The simplest example is surely the multiplication with a scalar:
a = np.array([1, 2, 3])
b = 2.
a * b
array([2., 4., 6.])
The action of broadcasting can schematically represented as a “stretching” of the scalar so that the target array b is as large as the array a:
The rule governing whether two arrays have compatible shapes for broadcasting can be expressed in a single sentence:
The Broadcasting Rule: in order to broadcast, the size of the trailing axes for both arrays in an operation must either be the same size or one of them must be one.

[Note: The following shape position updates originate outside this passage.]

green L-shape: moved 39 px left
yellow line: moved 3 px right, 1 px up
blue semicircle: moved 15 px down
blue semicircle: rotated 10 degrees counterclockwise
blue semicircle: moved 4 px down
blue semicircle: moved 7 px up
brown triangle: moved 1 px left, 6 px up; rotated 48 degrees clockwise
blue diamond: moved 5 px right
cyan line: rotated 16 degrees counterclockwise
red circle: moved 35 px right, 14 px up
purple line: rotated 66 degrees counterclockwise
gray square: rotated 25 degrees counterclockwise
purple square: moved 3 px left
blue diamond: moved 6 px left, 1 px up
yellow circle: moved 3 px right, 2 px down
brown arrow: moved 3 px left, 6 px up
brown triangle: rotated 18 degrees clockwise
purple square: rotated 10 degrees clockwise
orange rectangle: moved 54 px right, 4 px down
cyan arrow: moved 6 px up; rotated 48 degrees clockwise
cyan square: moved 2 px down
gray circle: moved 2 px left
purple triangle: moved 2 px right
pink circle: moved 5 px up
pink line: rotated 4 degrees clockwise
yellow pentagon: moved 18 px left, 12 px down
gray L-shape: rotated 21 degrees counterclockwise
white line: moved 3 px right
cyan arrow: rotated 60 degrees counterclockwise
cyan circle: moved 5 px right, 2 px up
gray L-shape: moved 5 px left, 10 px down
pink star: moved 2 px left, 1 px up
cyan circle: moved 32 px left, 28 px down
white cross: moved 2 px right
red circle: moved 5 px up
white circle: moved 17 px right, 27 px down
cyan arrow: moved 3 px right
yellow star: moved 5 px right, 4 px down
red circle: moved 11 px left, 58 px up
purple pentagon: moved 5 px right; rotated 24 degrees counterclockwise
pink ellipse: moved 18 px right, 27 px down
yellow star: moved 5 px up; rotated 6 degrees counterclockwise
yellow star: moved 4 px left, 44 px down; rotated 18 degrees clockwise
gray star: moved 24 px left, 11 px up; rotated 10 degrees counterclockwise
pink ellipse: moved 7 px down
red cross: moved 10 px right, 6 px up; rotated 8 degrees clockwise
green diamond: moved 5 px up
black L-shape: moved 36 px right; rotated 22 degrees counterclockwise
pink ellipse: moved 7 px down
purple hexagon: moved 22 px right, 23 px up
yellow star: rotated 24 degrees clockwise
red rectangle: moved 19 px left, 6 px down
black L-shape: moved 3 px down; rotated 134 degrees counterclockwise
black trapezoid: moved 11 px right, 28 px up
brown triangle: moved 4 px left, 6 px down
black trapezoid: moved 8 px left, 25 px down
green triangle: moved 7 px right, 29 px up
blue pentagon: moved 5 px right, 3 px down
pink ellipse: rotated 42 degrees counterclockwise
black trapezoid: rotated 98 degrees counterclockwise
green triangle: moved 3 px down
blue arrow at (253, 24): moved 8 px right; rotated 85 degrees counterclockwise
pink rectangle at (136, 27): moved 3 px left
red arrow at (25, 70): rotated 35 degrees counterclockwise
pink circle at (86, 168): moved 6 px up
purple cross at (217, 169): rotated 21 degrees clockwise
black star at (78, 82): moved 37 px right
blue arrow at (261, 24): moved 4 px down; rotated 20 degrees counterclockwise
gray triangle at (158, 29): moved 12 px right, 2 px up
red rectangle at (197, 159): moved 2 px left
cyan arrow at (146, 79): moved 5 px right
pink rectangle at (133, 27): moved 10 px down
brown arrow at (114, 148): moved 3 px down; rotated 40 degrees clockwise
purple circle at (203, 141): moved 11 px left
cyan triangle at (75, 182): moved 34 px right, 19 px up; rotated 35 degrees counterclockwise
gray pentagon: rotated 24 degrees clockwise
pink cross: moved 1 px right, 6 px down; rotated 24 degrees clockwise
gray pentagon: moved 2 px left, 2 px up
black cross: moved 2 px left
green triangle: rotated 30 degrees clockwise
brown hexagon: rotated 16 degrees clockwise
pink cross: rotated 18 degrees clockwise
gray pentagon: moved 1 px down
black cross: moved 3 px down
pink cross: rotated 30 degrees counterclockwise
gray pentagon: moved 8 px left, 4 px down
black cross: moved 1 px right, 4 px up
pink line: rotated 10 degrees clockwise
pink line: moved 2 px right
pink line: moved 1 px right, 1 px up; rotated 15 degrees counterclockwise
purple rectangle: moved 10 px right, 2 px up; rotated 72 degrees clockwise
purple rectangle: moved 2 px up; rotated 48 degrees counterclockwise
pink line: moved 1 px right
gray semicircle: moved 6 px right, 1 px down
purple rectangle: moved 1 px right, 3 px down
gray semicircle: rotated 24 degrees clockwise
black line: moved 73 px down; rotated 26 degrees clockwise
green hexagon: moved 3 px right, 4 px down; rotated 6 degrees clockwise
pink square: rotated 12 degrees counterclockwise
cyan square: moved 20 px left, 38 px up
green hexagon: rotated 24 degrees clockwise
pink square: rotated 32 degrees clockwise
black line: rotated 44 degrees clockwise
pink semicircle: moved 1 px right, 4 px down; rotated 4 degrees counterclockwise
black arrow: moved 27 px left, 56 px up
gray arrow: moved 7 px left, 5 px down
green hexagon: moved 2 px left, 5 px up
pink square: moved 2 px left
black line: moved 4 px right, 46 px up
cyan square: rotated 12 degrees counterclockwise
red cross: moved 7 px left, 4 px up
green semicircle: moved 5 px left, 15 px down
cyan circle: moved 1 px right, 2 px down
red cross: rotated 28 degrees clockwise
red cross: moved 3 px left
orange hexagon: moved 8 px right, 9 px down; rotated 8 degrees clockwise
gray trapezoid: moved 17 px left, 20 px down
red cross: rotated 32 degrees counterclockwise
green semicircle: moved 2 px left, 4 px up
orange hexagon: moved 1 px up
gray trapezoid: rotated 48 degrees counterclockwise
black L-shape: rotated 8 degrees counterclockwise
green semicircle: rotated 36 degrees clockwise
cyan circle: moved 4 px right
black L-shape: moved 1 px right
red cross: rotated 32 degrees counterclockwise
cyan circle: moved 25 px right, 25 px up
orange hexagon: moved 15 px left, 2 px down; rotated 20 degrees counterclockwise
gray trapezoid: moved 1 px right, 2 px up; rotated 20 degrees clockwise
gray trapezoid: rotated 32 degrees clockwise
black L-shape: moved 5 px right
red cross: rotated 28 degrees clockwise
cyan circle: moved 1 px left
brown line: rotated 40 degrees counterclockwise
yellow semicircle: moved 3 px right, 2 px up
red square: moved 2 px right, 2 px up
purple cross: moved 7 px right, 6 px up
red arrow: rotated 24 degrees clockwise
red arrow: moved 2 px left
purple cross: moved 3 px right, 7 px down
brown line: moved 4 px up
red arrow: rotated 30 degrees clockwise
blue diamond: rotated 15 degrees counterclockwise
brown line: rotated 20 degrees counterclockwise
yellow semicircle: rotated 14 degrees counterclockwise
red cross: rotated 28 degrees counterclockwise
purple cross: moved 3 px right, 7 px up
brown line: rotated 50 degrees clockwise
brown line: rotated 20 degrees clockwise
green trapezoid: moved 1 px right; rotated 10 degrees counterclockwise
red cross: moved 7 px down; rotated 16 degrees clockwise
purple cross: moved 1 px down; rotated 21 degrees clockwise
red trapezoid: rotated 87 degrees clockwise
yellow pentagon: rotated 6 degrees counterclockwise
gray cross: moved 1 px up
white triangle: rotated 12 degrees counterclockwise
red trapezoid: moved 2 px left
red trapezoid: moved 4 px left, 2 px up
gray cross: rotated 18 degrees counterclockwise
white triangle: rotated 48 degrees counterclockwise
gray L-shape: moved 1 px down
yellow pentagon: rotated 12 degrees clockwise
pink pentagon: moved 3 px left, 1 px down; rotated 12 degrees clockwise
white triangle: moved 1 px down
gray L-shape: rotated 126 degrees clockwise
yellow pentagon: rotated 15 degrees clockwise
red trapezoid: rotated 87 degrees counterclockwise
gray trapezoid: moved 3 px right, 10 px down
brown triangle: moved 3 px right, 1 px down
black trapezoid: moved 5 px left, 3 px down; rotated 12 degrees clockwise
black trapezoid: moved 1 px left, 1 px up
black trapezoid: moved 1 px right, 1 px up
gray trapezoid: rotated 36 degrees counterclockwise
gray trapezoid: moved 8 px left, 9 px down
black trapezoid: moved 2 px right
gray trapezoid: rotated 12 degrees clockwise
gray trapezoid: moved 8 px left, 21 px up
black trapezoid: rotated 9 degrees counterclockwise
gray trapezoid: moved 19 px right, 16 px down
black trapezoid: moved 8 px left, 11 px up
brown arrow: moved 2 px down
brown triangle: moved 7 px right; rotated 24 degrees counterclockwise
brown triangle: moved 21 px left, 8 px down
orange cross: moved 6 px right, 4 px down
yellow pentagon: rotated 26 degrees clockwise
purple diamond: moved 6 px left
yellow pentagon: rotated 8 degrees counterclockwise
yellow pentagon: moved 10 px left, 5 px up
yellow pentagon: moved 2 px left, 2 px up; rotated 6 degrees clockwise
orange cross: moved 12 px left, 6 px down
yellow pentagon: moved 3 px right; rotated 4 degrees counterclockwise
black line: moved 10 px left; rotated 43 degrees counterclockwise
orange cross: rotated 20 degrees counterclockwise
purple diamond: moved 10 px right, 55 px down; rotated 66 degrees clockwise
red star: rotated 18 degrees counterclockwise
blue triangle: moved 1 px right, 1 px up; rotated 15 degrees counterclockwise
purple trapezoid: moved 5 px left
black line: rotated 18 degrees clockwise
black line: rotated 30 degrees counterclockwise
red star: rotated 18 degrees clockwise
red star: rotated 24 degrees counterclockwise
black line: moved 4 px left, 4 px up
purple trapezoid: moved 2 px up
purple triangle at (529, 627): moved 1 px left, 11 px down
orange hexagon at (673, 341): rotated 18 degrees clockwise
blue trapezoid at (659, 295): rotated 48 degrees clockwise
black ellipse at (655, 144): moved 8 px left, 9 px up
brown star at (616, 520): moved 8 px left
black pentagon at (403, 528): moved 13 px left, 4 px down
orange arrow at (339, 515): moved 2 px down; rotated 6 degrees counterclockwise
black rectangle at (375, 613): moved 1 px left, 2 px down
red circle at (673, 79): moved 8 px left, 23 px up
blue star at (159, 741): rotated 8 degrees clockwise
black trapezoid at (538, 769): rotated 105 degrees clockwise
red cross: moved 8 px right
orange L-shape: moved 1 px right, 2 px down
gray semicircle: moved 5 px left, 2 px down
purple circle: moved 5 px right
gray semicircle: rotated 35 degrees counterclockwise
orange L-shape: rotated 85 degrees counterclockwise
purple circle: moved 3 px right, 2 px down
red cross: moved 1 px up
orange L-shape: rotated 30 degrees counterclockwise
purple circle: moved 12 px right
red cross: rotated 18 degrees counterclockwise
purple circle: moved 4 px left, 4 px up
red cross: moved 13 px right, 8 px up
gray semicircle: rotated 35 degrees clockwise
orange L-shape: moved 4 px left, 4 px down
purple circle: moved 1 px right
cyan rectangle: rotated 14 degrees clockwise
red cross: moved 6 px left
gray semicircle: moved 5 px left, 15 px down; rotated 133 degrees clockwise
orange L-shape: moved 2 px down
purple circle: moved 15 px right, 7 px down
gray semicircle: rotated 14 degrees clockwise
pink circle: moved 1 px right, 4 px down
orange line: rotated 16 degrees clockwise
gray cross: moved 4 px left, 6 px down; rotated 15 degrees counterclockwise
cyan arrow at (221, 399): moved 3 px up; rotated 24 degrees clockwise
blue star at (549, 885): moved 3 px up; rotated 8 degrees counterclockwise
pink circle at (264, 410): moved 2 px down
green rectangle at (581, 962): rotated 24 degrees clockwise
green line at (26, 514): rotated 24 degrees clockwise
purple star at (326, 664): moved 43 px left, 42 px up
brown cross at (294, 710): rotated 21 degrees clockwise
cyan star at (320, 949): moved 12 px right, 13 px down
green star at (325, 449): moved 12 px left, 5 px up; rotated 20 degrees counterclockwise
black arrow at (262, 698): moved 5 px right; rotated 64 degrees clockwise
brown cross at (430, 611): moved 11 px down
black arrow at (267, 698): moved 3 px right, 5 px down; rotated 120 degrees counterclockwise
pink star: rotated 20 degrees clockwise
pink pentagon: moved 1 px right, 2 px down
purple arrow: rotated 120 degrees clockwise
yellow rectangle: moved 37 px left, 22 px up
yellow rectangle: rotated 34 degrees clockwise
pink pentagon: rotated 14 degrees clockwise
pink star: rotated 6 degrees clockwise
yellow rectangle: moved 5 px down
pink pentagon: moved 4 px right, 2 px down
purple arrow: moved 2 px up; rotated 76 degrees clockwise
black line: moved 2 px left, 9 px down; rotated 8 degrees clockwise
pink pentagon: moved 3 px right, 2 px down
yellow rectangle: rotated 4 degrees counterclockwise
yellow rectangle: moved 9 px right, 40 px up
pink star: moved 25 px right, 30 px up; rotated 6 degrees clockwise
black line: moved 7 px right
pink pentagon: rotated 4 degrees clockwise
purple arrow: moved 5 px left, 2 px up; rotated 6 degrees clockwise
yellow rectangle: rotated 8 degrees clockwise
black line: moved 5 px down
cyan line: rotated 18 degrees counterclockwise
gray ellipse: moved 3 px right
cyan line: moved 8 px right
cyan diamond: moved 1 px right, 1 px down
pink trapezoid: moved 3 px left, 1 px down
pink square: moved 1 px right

For example, let’s multiply an array of shape(4, 3) with an array of shape (3) (both trailing axes are of length 3):
a = np.array([[ 0, 0, 0],
[10, 10, 10],
[20, 20, 20],
[30, 30, 30]])
b = np.array([0, 1, 2])
a + b
array([[ 0, 1, 2],
[10, 11, 12],
[20, 21, 22],
[30, 31, 32]])
Schematically, the array is stretched in the dimension which is missing to fill the gap between the two shapes:
Broadcasting provides a convenient way of taking the outer product (or any other outer operation) of two arrays. The following example shows an outer addition operation of two 1D arrays that produces the same result as above:
a = np.array([0, 10, 20, 30])
b = np.array([0, 1, 2])
a.reshape((4, 1)) + b
array([[ 0, 1, 2],
[10, 11, 12],
[20, 21, 22],
[30, 31, 32]])
In this case, broadcasting stretches both arrays to form an output array larger than either of the initial arrays.
Note: a convenient syntax for the reshaping operation above is following:
a[..., np.newaxis]
array([[ 0],
[10],
[20],
[30]])
a[..., np.newaxis].shape
(4, 1)
where np.newaxis is used to increase the dimension of the existing array by one more dimension where needed.
Broadcasting is quite useful when writing vectorized functions that apply on vectors and matrices. You will often use broadcasting when working with statistical or physical models dealing with high-dimensional arrays.
Take home points¶
numpy is the core library of the scientific python stack. It is used by many (many) companies and researchers worldwide, and its documentation is good. Use it! There is a user guide to get you started, but the reference is more complete.
“views” allow numpy to spare memory by giving various variables access to the same data. This is good for memory optimization, but error prone: always keep track of the variables pointing to the same data!
universal functions (“ufuncs”) is a fancy name for vectorized operations in numpy. You will see the term ufunc quite often in the documentation
using broadcasting you can operate on arrays with different shapes in a very elegant manner. The rule of broadcasting is simple: in order to broadcast, the size of the trailing axes for both arrays in an operation must either be the same size or one of them must be one.